The vice chairwoman of the Federal Election Commission (FEC), who once falsely accused the Koch brothers of campaign finance disclosure violations, will testify on Wednesday before a congressional hearing about anonymous campaign donations.
Ann Ravel will testify at the Senate Rules Committee hearing titled, “Dollars and Sense: How Undisclosed Money and Post-McCutcheon Campaign Finance Will Affect 2014 and Beyond.” Ravel was previously criticized for accusing Charles and David Koch of being involved in campaign finance violations in California, a claim she later stated was not true.
The controversy occurred when Ravel was chairwoman of the California Fair Political Practices Commission (CFPPC). A settlement announced last year by the CFPPC required two nonprofits, the Center to Protect Patient Rights (CPPR) and Americans for Responsible Leadership (ARL), to pay $1 million to the state of California for failing to disclose “two dark money independent expenditure contributions in the 2012 election.”
The contributions were in opposition to Proposition 30, a tax hike on the wealthy, and in support of Proposition 32, a prohibition on using union dues for political purposes.
The California commission found that CPPR was the source of two contributions worth about $15 million that were improperly reported and that used other nonprofits as intermediaries. The commission’s press release described CPPR as “the key nonprofit in the Koch Brothers' dark money network of nonprofit corporations.” Ravel also said at a press conference that the “Koch network” has “tentacles all over the country.”
However, Koch Industries vigorously denied Ravel’s accusations and noted that they actually opposed Proposition 32.
“We did not support, either directly or indirectly, this ballot initiative which would have restricted public and private sector employees’ rights to contribute to candidates,” the group said in an October statement. “The pronoun ‘we’ refers to Koch Industries and its corporate entities; Charles Koch; David Koch; and their foundations. In addition, we did not give directly or indirectly to any non-profit group in support of this ballot initiative.”
Ravel later walked back her comments in a November interview with a local television station. “The Koch brothers have never been implicated themselves as having been direct donors,” she said.
The FEC did not respond to a request for comment about Ravel’s testimony at the hearing. She joined the commission in October after receiving an appointment from the Obama administration.

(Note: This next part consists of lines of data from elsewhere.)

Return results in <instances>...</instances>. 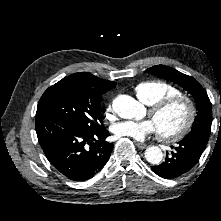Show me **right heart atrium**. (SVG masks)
I'll use <instances>...</instances> for the list:
<instances>
[{"mask_svg": "<svg viewBox=\"0 0 221 221\" xmlns=\"http://www.w3.org/2000/svg\"><path fill=\"white\" fill-rule=\"evenodd\" d=\"M106 117L108 119H112L113 116H112V105H108L107 108H106Z\"/></svg>", "mask_w": 221, "mask_h": 221, "instance_id": "d8ad5b80", "label": "right heart atrium"}]
</instances>
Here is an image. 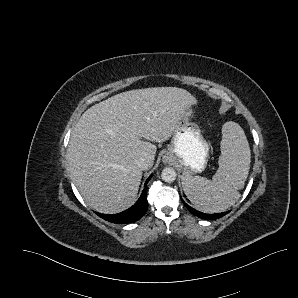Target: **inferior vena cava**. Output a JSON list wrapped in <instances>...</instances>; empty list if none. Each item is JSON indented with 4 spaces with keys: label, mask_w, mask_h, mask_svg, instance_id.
<instances>
[{
    "label": "inferior vena cava",
    "mask_w": 298,
    "mask_h": 298,
    "mask_svg": "<svg viewBox=\"0 0 298 298\" xmlns=\"http://www.w3.org/2000/svg\"><path fill=\"white\" fill-rule=\"evenodd\" d=\"M136 165L143 170H148L150 167H152V165L145 158L138 159Z\"/></svg>",
    "instance_id": "obj_1"
}]
</instances>
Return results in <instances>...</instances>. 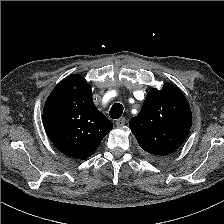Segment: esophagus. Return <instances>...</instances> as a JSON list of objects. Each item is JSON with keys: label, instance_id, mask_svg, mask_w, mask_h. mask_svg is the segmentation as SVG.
<instances>
[{"label": "esophagus", "instance_id": "1", "mask_svg": "<svg viewBox=\"0 0 224 224\" xmlns=\"http://www.w3.org/2000/svg\"><path fill=\"white\" fill-rule=\"evenodd\" d=\"M126 123V119L124 117L117 120L116 125L117 127H123Z\"/></svg>", "mask_w": 224, "mask_h": 224}]
</instances>
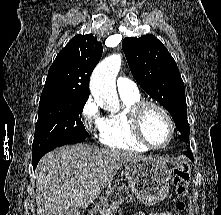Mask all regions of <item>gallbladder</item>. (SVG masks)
<instances>
[{
  "label": "gallbladder",
  "instance_id": "gallbladder-1",
  "mask_svg": "<svg viewBox=\"0 0 221 215\" xmlns=\"http://www.w3.org/2000/svg\"><path fill=\"white\" fill-rule=\"evenodd\" d=\"M64 215H80V211H79L78 208L71 207V208L68 210V213H67V214H64Z\"/></svg>",
  "mask_w": 221,
  "mask_h": 215
}]
</instances>
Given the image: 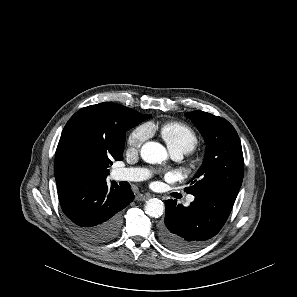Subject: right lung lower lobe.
I'll return each instance as SVG.
<instances>
[{"mask_svg":"<svg viewBox=\"0 0 297 297\" xmlns=\"http://www.w3.org/2000/svg\"><path fill=\"white\" fill-rule=\"evenodd\" d=\"M60 204L76 231L95 243L113 240L120 231L122 209L134 199L130 189L83 175L58 187Z\"/></svg>","mask_w":297,"mask_h":297,"instance_id":"1","label":"right lung lower lobe"}]
</instances>
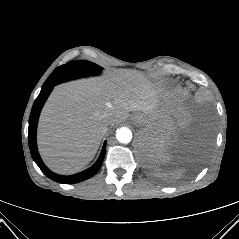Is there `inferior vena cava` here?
<instances>
[{"instance_id":"inferior-vena-cava-1","label":"inferior vena cava","mask_w":239,"mask_h":239,"mask_svg":"<svg viewBox=\"0 0 239 239\" xmlns=\"http://www.w3.org/2000/svg\"><path fill=\"white\" fill-rule=\"evenodd\" d=\"M114 120V116L112 114H107L104 116V121L109 124Z\"/></svg>"}]
</instances>
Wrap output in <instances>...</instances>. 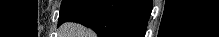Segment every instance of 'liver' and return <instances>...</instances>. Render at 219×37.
Returning a JSON list of instances; mask_svg holds the SVG:
<instances>
[{"label": "liver", "mask_w": 219, "mask_h": 37, "mask_svg": "<svg viewBox=\"0 0 219 37\" xmlns=\"http://www.w3.org/2000/svg\"><path fill=\"white\" fill-rule=\"evenodd\" d=\"M61 37H93L94 34L90 29L77 23H64L59 29Z\"/></svg>", "instance_id": "6515ba94"}]
</instances>
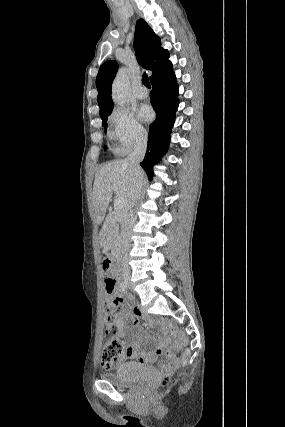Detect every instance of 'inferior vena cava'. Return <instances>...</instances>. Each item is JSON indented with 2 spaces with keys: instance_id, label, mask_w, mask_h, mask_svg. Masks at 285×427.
I'll return each mask as SVG.
<instances>
[{
  "instance_id": "1",
  "label": "inferior vena cava",
  "mask_w": 285,
  "mask_h": 427,
  "mask_svg": "<svg viewBox=\"0 0 285 427\" xmlns=\"http://www.w3.org/2000/svg\"><path fill=\"white\" fill-rule=\"evenodd\" d=\"M147 149V136L140 135L134 145V150L131 152L126 161L129 164V167L134 175V186L133 191L129 200L127 207L125 208L124 222H123V231H122V253H123V262L122 270L126 274L130 273L128 262L126 261V256L130 246V229L133 222V217L131 214L132 208L134 207L135 202L139 198L141 187L143 183V171L140 167V162L144 159Z\"/></svg>"
}]
</instances>
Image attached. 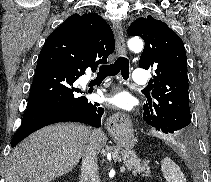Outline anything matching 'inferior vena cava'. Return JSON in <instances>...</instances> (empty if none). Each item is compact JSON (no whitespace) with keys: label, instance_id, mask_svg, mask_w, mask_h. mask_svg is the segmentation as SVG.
Listing matches in <instances>:
<instances>
[{"label":"inferior vena cava","instance_id":"obj_1","mask_svg":"<svg viewBox=\"0 0 211 182\" xmlns=\"http://www.w3.org/2000/svg\"><path fill=\"white\" fill-rule=\"evenodd\" d=\"M97 150L89 140L82 156L81 182H98Z\"/></svg>","mask_w":211,"mask_h":182}]
</instances>
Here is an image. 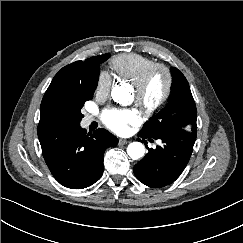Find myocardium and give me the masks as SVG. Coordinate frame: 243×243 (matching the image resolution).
Instances as JSON below:
<instances>
[{
  "instance_id": "f54148a6",
  "label": "myocardium",
  "mask_w": 243,
  "mask_h": 243,
  "mask_svg": "<svg viewBox=\"0 0 243 243\" xmlns=\"http://www.w3.org/2000/svg\"><path fill=\"white\" fill-rule=\"evenodd\" d=\"M161 71L165 76V86L162 93L153 101L146 99V91L152 75ZM174 78L171 69L163 63H154L148 67L133 84L135 101L145 115H151L159 110L170 98L173 90Z\"/></svg>"
}]
</instances>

Lawyers and former U.S. Supreme Court Justice John Paul Stevens will also testify at the hearing.
Stevens, now a prominent critic of anonymous campaign donations, actually wrote the majority opinion in a 1995 Supreme Court decision that defended anonymous political speech as a right guaranteed by the First Amendment.
While the Koch brothers typically receive more scrutiny from lawmakers and the media about their donations to conservative groups, the hearing on Wednesday comes amid the annual meeting for the secretive club of wealthy liberals known as the Democracy Alliance.
One of the alliance’s members, San Francisco hedge fund billionaire Tom Steyer, has already pledged to spend $100 million in the upcoming midterm elections on candidates who support environmentalist causes. Steyer is now under fire after public records revealed that his hedge fund was allegedly involved in a Ponzi scheme to defraud German real estate investors of $67 million.